PROBLEM DETAILS: Wherever "Audits" occurs in the entries, copy the line that holds it.

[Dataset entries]

===

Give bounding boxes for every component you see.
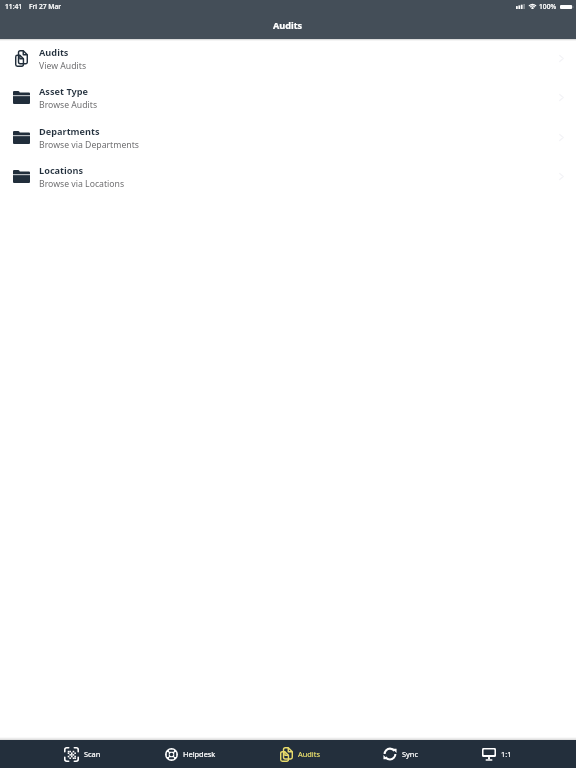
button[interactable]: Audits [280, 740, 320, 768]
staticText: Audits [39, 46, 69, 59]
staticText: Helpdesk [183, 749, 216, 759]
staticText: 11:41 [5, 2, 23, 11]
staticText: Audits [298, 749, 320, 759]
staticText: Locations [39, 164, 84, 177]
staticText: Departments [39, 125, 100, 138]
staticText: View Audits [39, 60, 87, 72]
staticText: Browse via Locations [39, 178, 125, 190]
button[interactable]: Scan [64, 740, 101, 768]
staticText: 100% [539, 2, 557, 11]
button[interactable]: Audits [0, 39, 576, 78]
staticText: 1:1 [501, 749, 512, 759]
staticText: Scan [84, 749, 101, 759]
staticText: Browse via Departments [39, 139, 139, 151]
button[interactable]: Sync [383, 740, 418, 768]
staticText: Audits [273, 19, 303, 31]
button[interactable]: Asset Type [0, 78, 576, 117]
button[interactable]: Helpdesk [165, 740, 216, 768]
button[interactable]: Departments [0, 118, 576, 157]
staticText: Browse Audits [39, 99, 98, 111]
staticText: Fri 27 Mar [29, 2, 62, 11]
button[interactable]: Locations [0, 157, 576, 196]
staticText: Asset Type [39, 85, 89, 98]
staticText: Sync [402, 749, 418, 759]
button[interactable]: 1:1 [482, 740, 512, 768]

===

WRITTEN SOLUTION:
button[interactable]: Audits [280, 740, 320, 768]
staticText: Audits [39, 46, 69, 59]
staticText: Audits [298, 749, 320, 759]
staticText: View Audits [39, 60, 87, 72]
button[interactable]: Audits [0, 39, 576, 78]
staticText: Audits [273, 19, 303, 31]
staticText: Browse Audits [39, 99, 98, 111]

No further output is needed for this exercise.